Alabama Families Anxiously Await Outcome Of Autism Bill

Major Robinson is a 6-year-old boy living with autism in Fairhope, Alabama.

Today, as I sat and spoke with his parents, Major sat with us and colored in a coloring book. An activity his mother said wasn’t possible for him even two years ago.

“We couldn’t go into a restaurant, we could barely take a trip to WalMart, and we certainly couldn’t sit down at the table and share an activity together.”,” Rachel Robinson, Major’s mom, said.

However, after 2 years of Applied Behavioral Analysis or ABA Therapy Major has made major improvements. Through, ABA Major has learned how to interact with others, how to speak, and how to follow directions.

“It’s just been a God-Send for us and we will continue to do it for as long as we need to and we hope that other families will be able to as well,” Robinson said.

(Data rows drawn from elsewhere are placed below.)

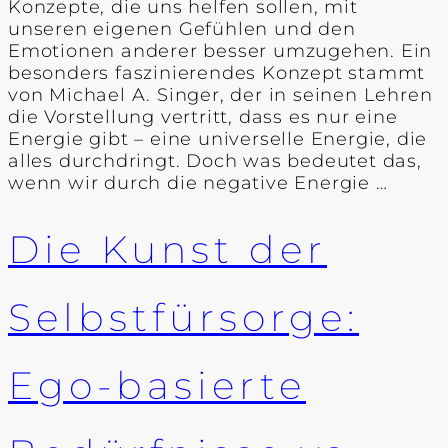
Konzepte, die uns helfen sollen, mit
unseren eigenen Gefühlen und den
Emotionen anderer besser umzugehen. Ein
besonders faszinierendes Konzept stammt
von Michael A. Singer, der in seinen Lehren
die Vorstellung vertritt, dass es nur eine
Energie gibt – eine universelle Energie, die
alles durchdringt. Doch was bedeutet das,
wenn wir durch die negative Energie …
Die Kunst der
Selbstfürsorge:
Ego-basierte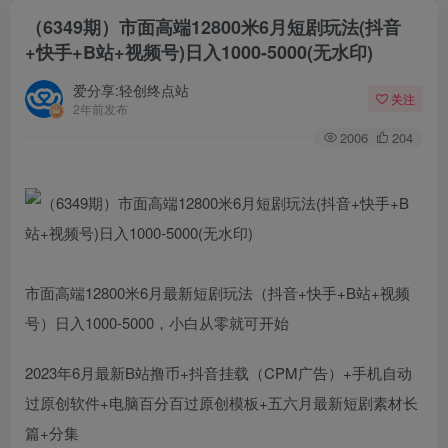
（6349期）市面高端12800米6月短剧玩法(抖音
+快手+B站+视频号)日入1000-5000(无水印)
爱分享:轻创终点站
关注
2年前发布
2006
204
市面高端12800米6月最新短剧玩法（抖音+快手+B站+视频
号）日入1000-5000，小白从零就可开始
2023年6月最新B站撸币+抖音挂载（CPM广告）+手机自动
过原创软件+电脑百分百过原创模板+五六月最新短剧素材长
篇+分集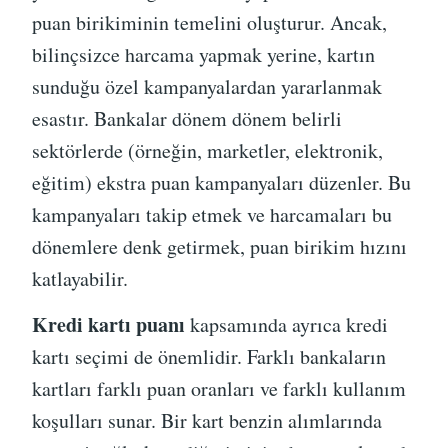
puan birikiminin temelini oluşturur. Ancak,
bilinçsizce harcama yapmak yerine, kartın
sunduğu özel kampanyalardan yararlanmak
esastır. Bankalar dönem dönem belirli
sektörlerde (örneğin, marketler, elektronik,
eğitim) ekstra puan kampanyaları düzenler. Bu
kampanyaları takip etmek ve harcamaları bu
dönemlere denk getirmek, puan birikim hızını
katlayabilir.
Kredi kartı puanı
kapsamında ayrıca kredi
kartı seçimi de önemlidir. Farklı bankaların
kartları farklı puan oranları ve farklı kullanım
koşulları sunar. Bir kart benzin alımlarında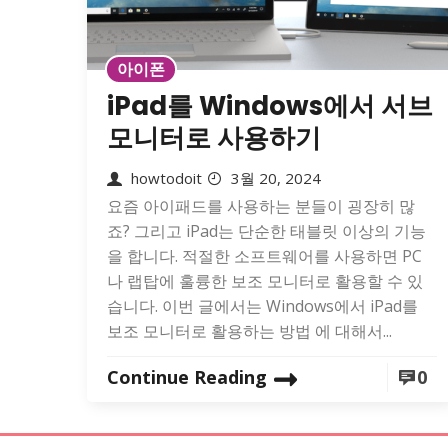
아이폰
iPad를 Windows에서 서브
모니터로 사용하기
howtodoit
3월 20, 2024
요즘 아이패드를 사용하는 분들이 굉장히 많
죠? 그리고 iPad는 단순한 태블릿 이상의 기능
을 합니다. 적절한 소프트웨어를 사용하면 PC
나 랩탑에 훌륭한 보조 모니터로 활용할 수 있
습니다. 이번 글에서는 Windows에서 iPad를
보조 모니터로 활용하는 방법 에 대해서...
Continue Reading
0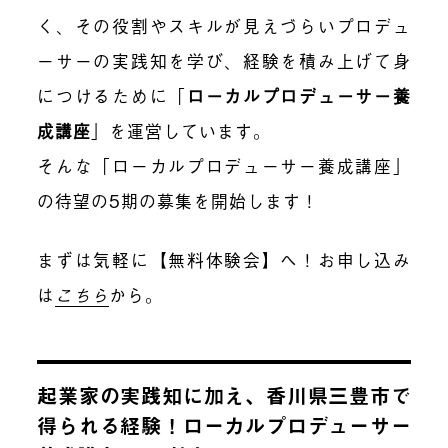
く、その役割やスキルが見えづらいプロデュ
ーサーの実践知を学び、経験を積み上げて身
につけるために「
ローカルプロデューサー養
成講座
」を運営しています。
そんな「ローカルプロデューサー養成講座」
の待望の5期の募集を開始します！
まずは気軽に【無料体験会】へ！お申し込み
は
こちら
から。
起業家の実践知に加え、香川県三豊市で
得られる経験！ローカルプロデューサー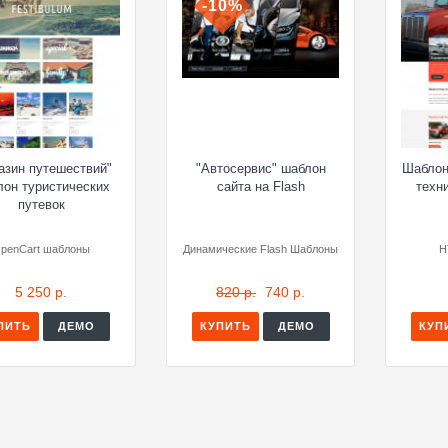
-10%
азин путешествий"
"Автосервис" шаблон
Шаблон
лон туристических
сайта на Flash
техн
путевок
penCart шаблоны
Динамические Flash Шаблоны
H
5 250 р.
820 р.
740 р.
ПИТЬ
ДЕМО
КУПИТЬ
ДЕМО
КУП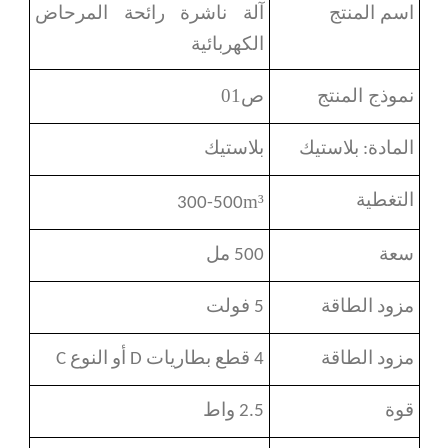
اسم المنتج
آلة ناشرة رائحة المرحاض
الكهربائية
نموذج المنتج
ص01
المادة: بلاستيك
بلاستيك
m
³
التغطية
300-500
سعة
500 مل
مزود الطاقة
5 فولت
مزود الطاقة
4 قطع بطاريات D أو النوع C
قوة
2.5 واط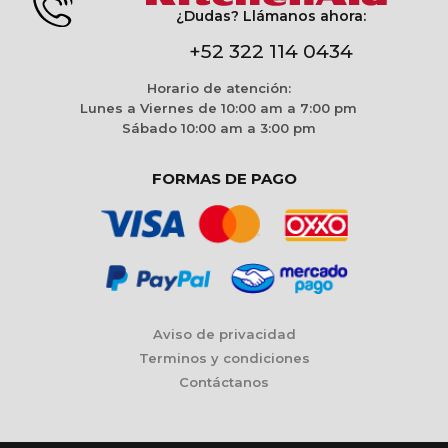
¿Dudas? Llámanos ahora:
+52 322 114 0434
Horario de atención:
Lunes a Viernes de 10:00 am a 7:00 pm
Sábado 10:00 am a 3:00 pm
FORMAS DE PAGO
Aviso de privacidad
Terminos y condiciones
Contáctanos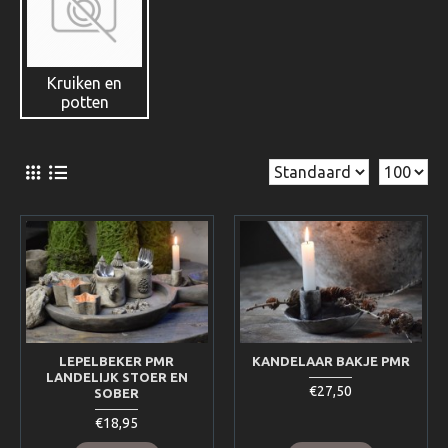
Kruiken en
potten
LEPELBEKER PMR
KANDELAAR BAKJE PMR
LANDELIJK STOER EN
€27,50
SOBER
€18,95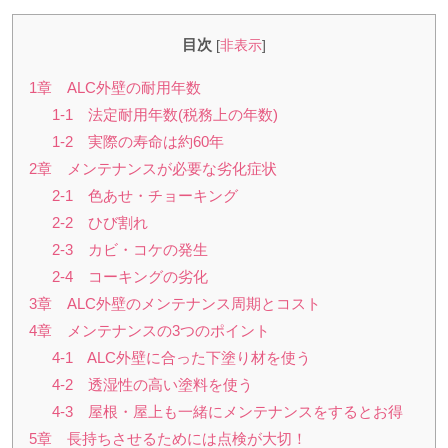
目次
[
非表示
]
1章 ALC外壁の耐用年数
1-1 法定耐用年数(税務上の年数)
1-2 実際の寿命は約60年
2章 メンテナンスが必要な劣化症状
2-1 色あせ・チョーキング
2-2 ひび割れ
2-3 カビ・コケの発生
2-4 コーキングの劣化
3章 ALC外壁のメンテナンス周期とコスト
4章 メンテナンスの3つのポイント
4-1 ALC外壁に合った下塗り材を使う
4-2 透湿性の高い塗料を使う
4-3 屋根・屋上も一緒にメンテナンスをするとお得
5章 長持ちさせるためには点検が大切！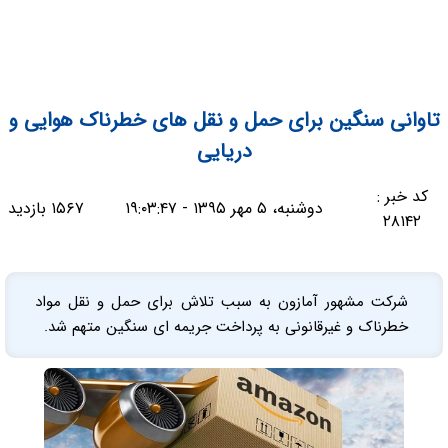
تاوانی سنگین برای حمل و نقل های خطرناک هوایی و
دریایی
کد خبر :
دوشنبه، ۵ مهر ۱۳۹۵ - ۱۹:۰۳:۴۷
۱۵۶۷ بازدید
۲۸۱۴۲
شرکت مشهور آمازون به سبب تلاش برای حمل و نقل مواد
خطرناک و غیرقانونی به پرداخت جریمه ای سنگین متهم شد.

Currently, Alabama is one of five states that does not require insurance coverage of autism treatments. Applied Behavioral Analysis, the gold standard for autism treatment, can cost anywhere between $50-$100 an hour.

April Shaw is the mother of Duece Shaw, another young South Alabama boy living with autism. The Shaw family is one of many that pays for ABA Therapy out of pocket.

“I didn’t know that we would have to pull money off of our credit cards, I didn’t know that we would have to deplete our life savings just to get him the help that he needed,” Shaw said.

The Robinsons’ and the Shaws’ are only two of nearly 50,000 families affected by autism in the state of Alabama. HB284 would require insurance coverage of autism therapy.

The bill has passed the House but is having a hard time making it out of committee. Senator Tripp Pittman has said he will not allow HB284 out of committee as it is written now. Pittman says the current bill proposal would “blow our budget wide open.”

Pittman, whose main concern with the bill is the cost to taxpayers, said he expects more negotiations on HB284.

There are less than five days left of this legislative session meaning a decision will be made soon. If not, lawmakers would have to return for a special session.

Families, like Major’s, are hoping lawmakers will find a way to make sure treatment, like ABA therapy, will be added to the list currently covered by insurance.